People who received COVID-19 vaccines had a significantly higher risk of death in the first year after vaccination compared to the unvaccinated, according to a new study.
tdefender.substack.com
Quoting the introduction:
** People who received COVID-19 vaccines had a significantly higher risk of death in the first year after vaccination compared to the unvaccinated, and the risk increased with each additional dose, according to an analysis of a Japanese database of 18 million people.
Medical commentator John Campbell, Ph.D., examined the data on his YouTube show this week. The data were originally released in June as part of a roundtable discussion, which was streamed online and led by Yasufumi Murakami, Ph.D., vice director of the Research Center for RNA Science at the Tokyo University of Science.
“The more doses you get, the sooner you are likely to die, within a shorter period,” Murakami said during the roundtable.

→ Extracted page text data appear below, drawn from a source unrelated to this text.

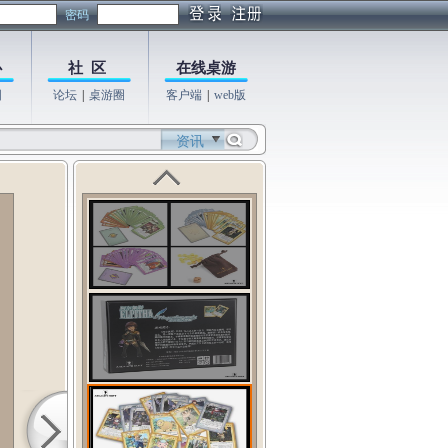
密码
心
社 区
在线桌游
图
论坛
|
桌游圈
客户端
|
web版
资讯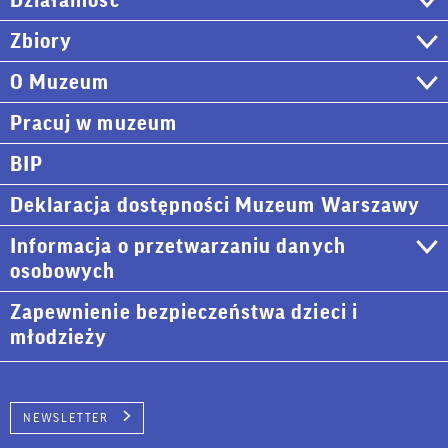
Działalność
Zbiory
O Muzeum
Pracuj w muzeum
BIP
Deklaracja dostępności Muzeum Warszawy
Informacja o przetwarzaniu danych
osobowych
Zapewnienie bezpieczeństwa dzieci i
młodzieży
NEWSLETTER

In his analysis, Campbell said deaths in the vaccinated group were up to four-and-a-half times higher than in the unvaccinated group. The data also showed that deaths among the vaccinated peaked between 90-120 days after vaccination, with the peak occurring sooner as the number of doses increased.
“If someone had had three doses, the peak might be after about … 120 days,” Campbell said. “But if they had four or five doses, the peak in deaths would be earlier, maybe about 90 days.”
The risk of death in vaccinated people remained elevated for the first year following vaccination, “significantly so for the first 240 days,” whereas for unvaccinated people, “no peak forms, which is the expected” outcome, Campbell said.